Question

The value of \(f(x) = x + |x|\) is continuous for:

• A. \(x \in (-\infty, \infty)\)
• B. \(x \in (-\infty, \infty) - \{0\}\)
• C. Only \(x>0\)
• D. No value of \(x\)

Hint:

Functions involving (|x|) are usually continuous everywhere, but may fail to be differentiable at points where the expression changes form.

Answer 1

The Correct Option is A

Step 1: Write the function in piecewise form. \[ f(x) = x + |x| = \begin{cases} x + x = 2x, & x \ge 0
x - x = 0, & x<0 \end{cases} \] Step 2: Check continuity at the critical point \(x = 0\).

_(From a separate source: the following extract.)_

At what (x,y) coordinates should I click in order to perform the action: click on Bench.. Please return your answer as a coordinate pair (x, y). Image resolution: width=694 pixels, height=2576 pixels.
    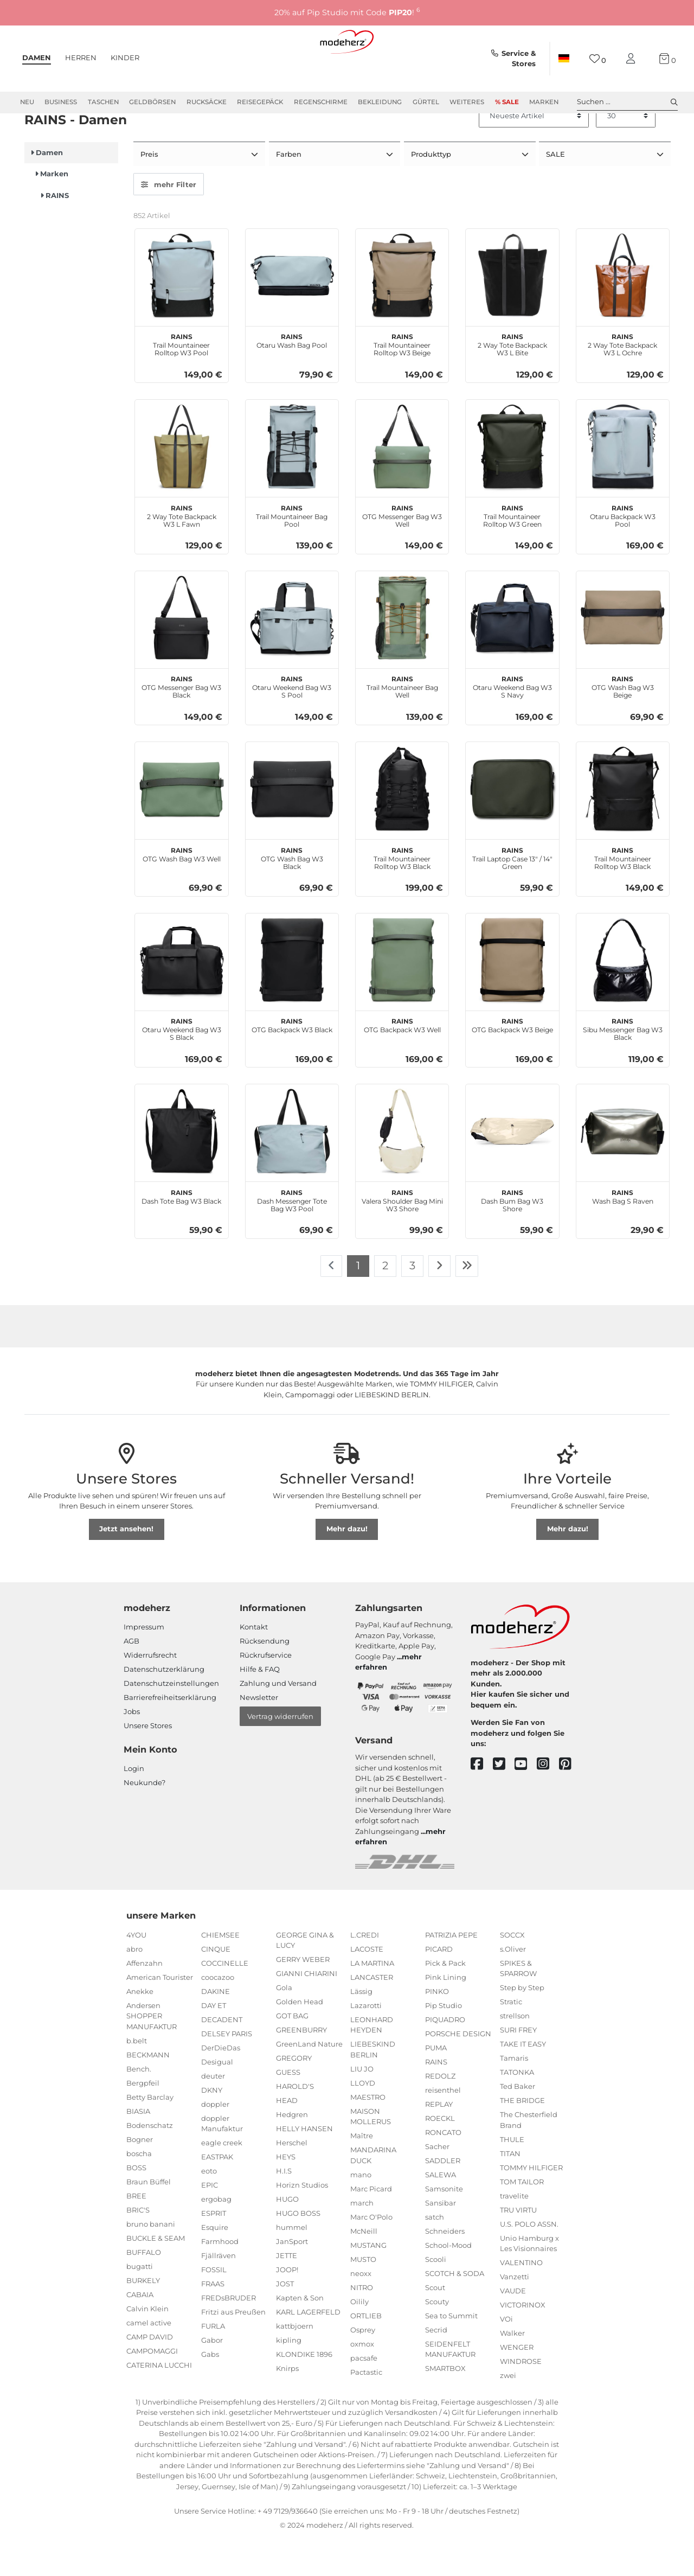
    Looking at the image, I should click on (138, 2106).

Left hand limit: \[ \lim_{x \to 0^-} f(x) = 0 \]
Right hand limit: \[ \lim_{x \to 0^+} f(x) = 2(0) = 0 \]
Value of the function at \(x=0\): \[ f(0) = 0 + |0| = 0 \]
Step 3: Compare LHL, RHL and \(f(0)\). \[ \text{LHL} = \text{RHL} = f(0) \] Hence, \(f(x)\) is continuous at \(x=0\). Step 4: Check continuity elsewhere. Both expressions \(2x\) and \(0\) are polynomials (or constants), which are continuous for all real \(x\). Step 5: Final conclusion. \[ f(x) \text{ is continuous for all } x \in (-\infty, \infty) \]